The biggest mistake many new franchisors make when structuring a business, is failing to model the business from the franchisee’s perspective.
The basic reality is that if the model doesn’t work from a franchisee’s perspective, the franchisor will fail. They will fail to attract interest from prospective franchisees, and certainly any franchisees that they do attract, will struggle to make a success of the business and not develop into the brand ambassadors that the franchisor needs to achieve continued growth and interest in the business.
So the first lesson is to build the franchise business from the ground up by beginning with the WIIFM factor (what’s in it for me) from the franchisee’s perspective. Building the business to ensure that healthy profits are available for the franchisee will ensure the business grows, and will encourage franchisees to make further investment in the business as well as encouraging new prospective franchisees to join the system and expand the group.
The second lesson is to provide clear direction and leadership for franchisees. This doesn’t mean that every decision a franchisor makes will be popular or correct, but franchisees expect the franchisor to be the captain, steer the ship and take them on a journey. One of the primary reasons most franchisees join a franchise is for the guidance and proven business systems the franchise offers. If they didn’t value these things they would have started their own business without the support of a franchise system. Franchisors need to clearly communicate the business strategy to their franchisees if they expect them to willingly follow their direction. The franchisor’s management team needs to be visible and accessible to the franchisees, and not just at the annual franchise conference! The management team should spend time in the field talking with franchisees in their own environment and working hand in hand with the field team to get a real perspective on what is happening at the frontline of the business. The franchisees’ willingness to work collaboratively with the franchisor’s management team will be greatly enhanced if they perceive management to be fully informed and willing to get out of their ivory tower and appreciate the real world.

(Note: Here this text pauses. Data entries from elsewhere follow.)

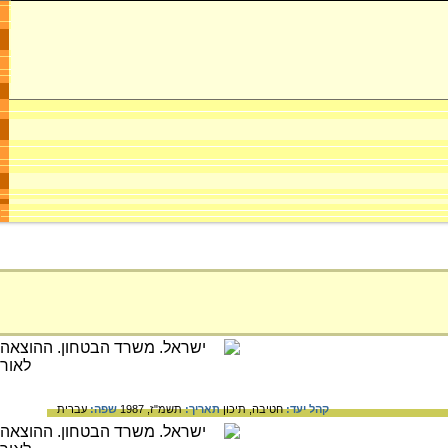
קהל יעד:
חטיבה,
תיכון
תאריך:
תשמ"ז, 1987
שפה:
עברית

This leads me to the third important lesson, which is listening to your franchisees. Franchisees are the frontline troops of the business, and every decision made by the franchisor will impact on the franchisee and their customers in some way. The most successful initiatives undertaken by a franchisor are those that involve and fully engage the franchisees in the decision making process. The use of an FAC or Franchise Advisory Council is one excellent way to get buy in to the decision making process.
A good example of where things can go wrong is the recent unrest among some QSR franchisees with the franchisor’s decision to launch a marketing price initiative. Whilst it is difficult sometimes to get unanimous support for initiatives from franchisees, a franchisor should question the value of any decisions that cause major disruption among the group. So the lesson here is involve the franchisees in the decision making process, consult with franchisees as much as possible, but in the end make a decision and go with it. Franchisees will be far more forgiving of a poor decision than dealing with a franchisor that is indecisive.
The fourth lesson is to be fair, consistent and equitable in your dealings with all franchisees.
Franchisees need to understand where they stand with the franchisor, and in the event that things go wrong during the relationship, they need to feel confident that the franchisor will act fairly and work with them to resolve the issue in a manner which is equitable for both parties.
Whilst a binding contract governs the conduct and obligations of both parties during the term of the franchise agreement, how each party conducts itself within these parameters will determine the reputation of the franchisor in the broader business sector. Inevitably, all franchisors will have some disagreements with franchisees during the term of their relationship, but it is how these issues are amicably resolved that will govern the franchisees long term feelings towards the franchisor, and determine whether the franchisee remains an ambassador for the brand.
Finally, the fifth lesson is that you have to have FUN!
Irrespective of the nature of the business, the franchisees must enjoy being involved in the business and of equal importance, the franchisor and their team must enjoy what they are doing! Most franchise agreements are for terms of five years or more which is a significant investment of time, so the business needs to fulfil more than just the financial goals of the franchisee and franchisor. A successful franchise should challenge both the franchisee and the franchisor to be the best they can be, which means that it provides an opportunity to mentor and grow the employees of the business, as well as providing the opportunity to develop and grow a brand and positive reputation for the business. A successful franchise should also be a positive role model for the franchise sector, giving confidence in franchising as a business format.
The bottom line of course, is that you must not only be good at what you do, but you must also enjoy doing it, otherwise you’re in the wrong role.